START Provided information
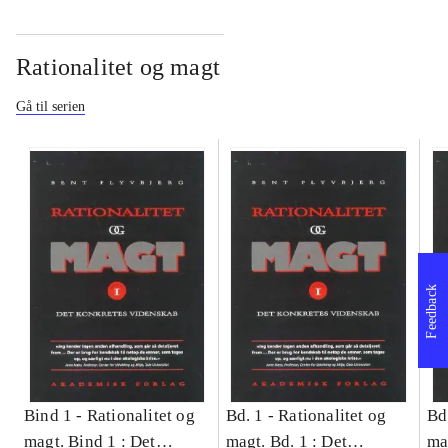
Rationalitet og magt
Gå til serien
Feedback
Bind 1 -
Rationalitet og
Bd. 1 -
Rationalitet og
Bd
magt. Bind 1 : Det
magt. Bd. 1 : Det
ma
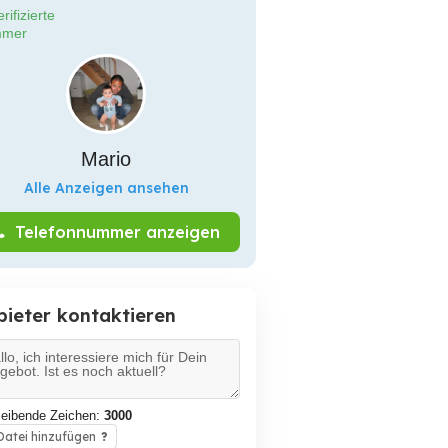
rifizierte
mer
Mario
Alle Anzeigen ansehen
Telefonnummer anzeigen
bieter kontaktieren
leibende Zeichen:
3000
atei hinzufügen
?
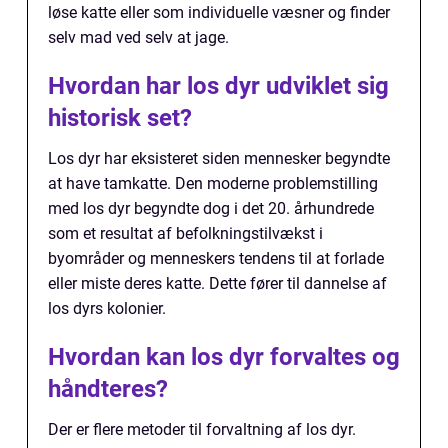
løse katte eller som individuelle væsner og finder
selv mad ved selv at jage.
Hvordan har los dyr udviklet sig
historisk set?
Los dyr har eksisteret siden mennesker begyndte
at have tamkatte. Den moderne problemstilling
med los dyr begyndte dog i det 20. århundrede
som et resultat af befolkningstilvækst i
byområder og menneskers tendens til at forlade
eller miste deres katte. Dette fører til dannelse af
los dyrs kolonier.
Hvordan kan los dyr forvaltes og
håndteres?
Der er flere metoder til forvaltning af los dyr.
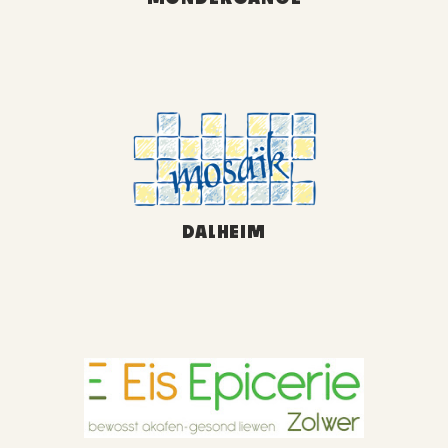
DALHEIM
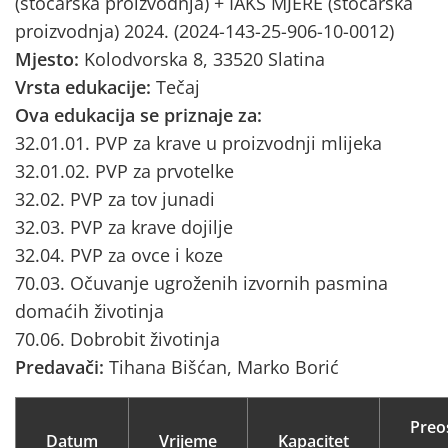
(stočarska proizvodnja) + IAKS MJERE (stočarska
proizvodnja) 2024. (2024-143-25-906-10-0012)
Mjesto:
Kolodvorska 8, 33520 Slatina
Vrsta edukacije:
Tečaj
Ova edukacija se priznaje za:
32.01.01. PVP za krave u proizvodnji mlijeka
32.01.02. PVP za prvotelke
32.02. PVP za tov junadi
32.03. PVP za krave dojilje
32.04. PVP za ovce i koze
70.03. Očuvanje ugroženih izvornih pasmina
domaćih životinja
70.06. Dobrobit životinja
Predavači:
Tihana Bišćan, Marko Borić
Preo
Datum
Vrijeme
Kapacitet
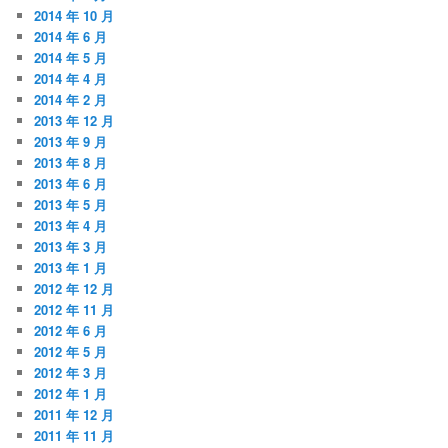
2014 年 10 月
2014 年 6 月
2014 年 5 月
2014 年 4 月
2014 年 2 月
2013 年 12 月
2013 年 9 月
2013 年 8 月
2013 年 6 月
2013 年 5 月
2013 年 4 月
2013 年 3 月
2013 年 1 月
2012 年 12 月
2012 年 11 月
2012 年 6 月
2012 年 5 月
2012 年 3 月
2012 年 1 月
2011 年 12 月
2011 年 11 月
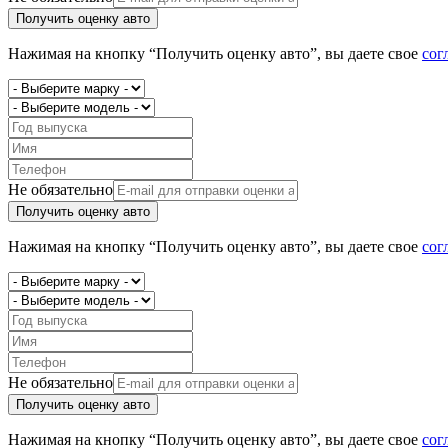
Получить оценку авто
Нажимая на кнопку “Получить оценку авто”, вы даете свое
сог
Не обязательно
Получить оценку авто
Нажимая на кнопку “Получить оценку авто”, вы даете свое
сог
Не обязательно
Получить оценку авто
Нажимая на кнопку “Получить оценку авто”, вы даете свое
сог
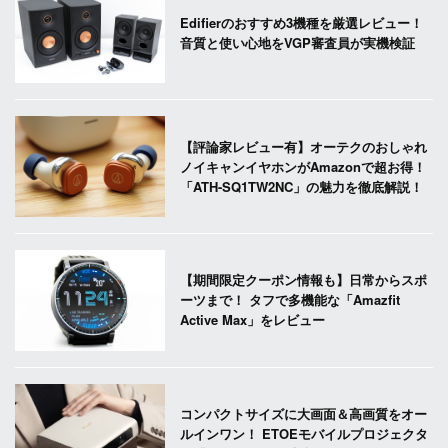
Edifierのおすすめ3機種を厳選レビュー！
音質と使い心地をVGP審査員が実機検証
【評論家レビュー有】オーテクのおしゃれ
ノイキャンイヤホンがAmazonで超お得！
「ATH-SQ1TW2NC」の魅力を徹底解説！
【期間限定クーポン情報も】日常からスポ
ーツまで！ タフで多機能な「Amazfit
Active Max」をレビュー
コンパクトサイズに大画面＆高画質をオー
ルインワン！ ETOEモバイルプロジェクタ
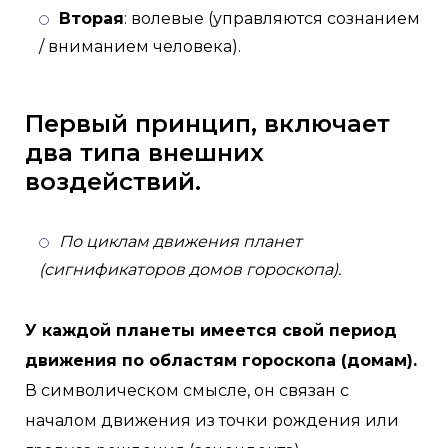
Вторая
: волевые (управляются сознанием
/ вниманием человека).
Первый принцип, включает
два типа внешних
воздействий.
По циклам движения планет
(сигнификаторов домов гороскопа).
У каждой планеты имеется свой период
движения по областям гороскопа (домам).
В символическом смысле, он связан с
началом движения из точки рождения или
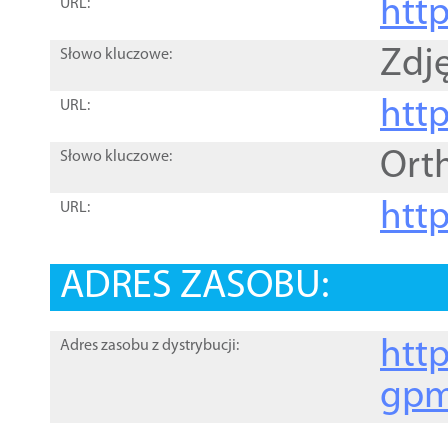
htt
URL:
Zdję
Słowo kluczowe:
htt
URL:
Ort
Słowo kluczowe:
http
URL:
ADRES ZASOBU:
http
Adres zasobu z dystrybucji:
gpm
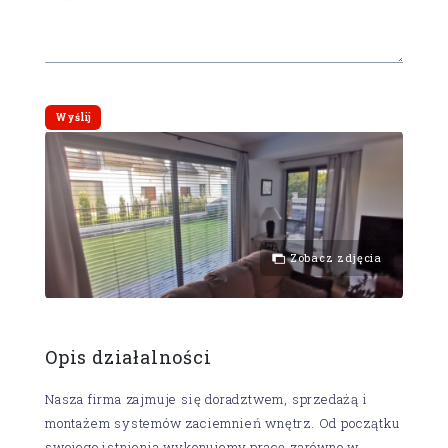
Zobacz zdjęcia
Opis działalności
Nasza firma zajmuje się doradztwem, sprzedażą i
montażem systemów zaciemnień wnętrz. Od początku
swojego istnienia wykonujemy pracę zarówno w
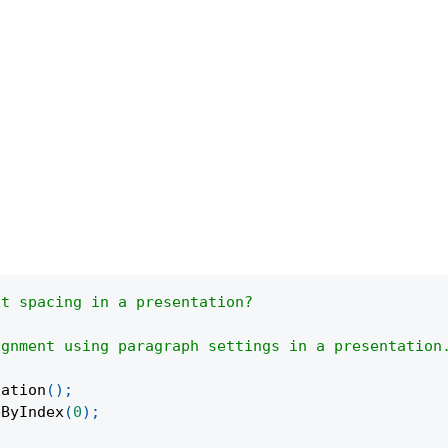
。
xt spacing in a presentation?
ignment using paragraph settings in a presentation
tation
(
)
;
eByIndex
(
0
)
;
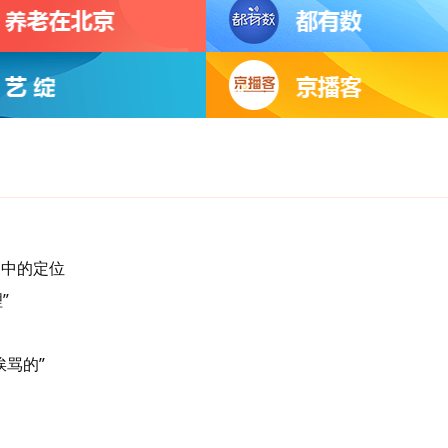
局中的定位
”
骂的”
END Provided information
- Work instruction:
Up in the listing, locate the line with "selv mad ved selv at jage."; print it and every line after it down to the line with "2011 年 11 月", which is included too. Skip the pictures.

- Response:
selv mad ved selv at jage.
Hvordan har los dyr udviklet sig
historisk set?
Los dyr har eksisteret siden mennesker begyndte
at have tamkatte. Den moderne problemstilling
med los dyr begyndte dog i det 20. århundrede
som et resultat af befolkningstilvækst i
byområder og menneskers tendens til at forlade
eller miste deres katte. Dette fører til dannelse af
los dyrs kolonier.
Hvordan kan los dyr forvaltes og
håndteres?
Der er flere metoder til forvaltning af los dyr.
DALHEIM
(stočarska proizvodnja) + IAKS MJERE (stočarska
proizvodnja) 2024. (2024-143-25-906-10-0012)
Mjesto:
Kolodvorska 8, 33520 Slatina
Vrsta edukacije:
Tečaj
Ova edukacija se priznaje za:
32.01.01. PVP za krave u proizvodnji mlijeka
32.01.02. PVP za prvotelke
32.02. PVP za tov junadi
32.03. PVP za krave dojilje
32.04. PVP za ovce i koze
70.03. Očuvanje ugroženih izvornih pasmina
domaćih životinja
70.06. Dobrobit životinja
Predavači:
Tihana Bišćan, Marko Borić
Preo
Datum
Vrijeme
Kapacitet
2014 年 10 月
2014 年 6 月
2014 年 5 月
2014 年 4 月
2014 年 2 月
2013 年 12 月
2013 年 9 月
2013 年 8 月
2013 年 6 月
2013 年 5 月
2013 年 4 月
2013 年 3 月
2013 年 1 月
2012 年 12 月
2012 年 11 月
2012 年 6 月
2012 年 5 月
2012 年 3 月
2012 年 1 月
2011 年 12 月
2011 年 11 月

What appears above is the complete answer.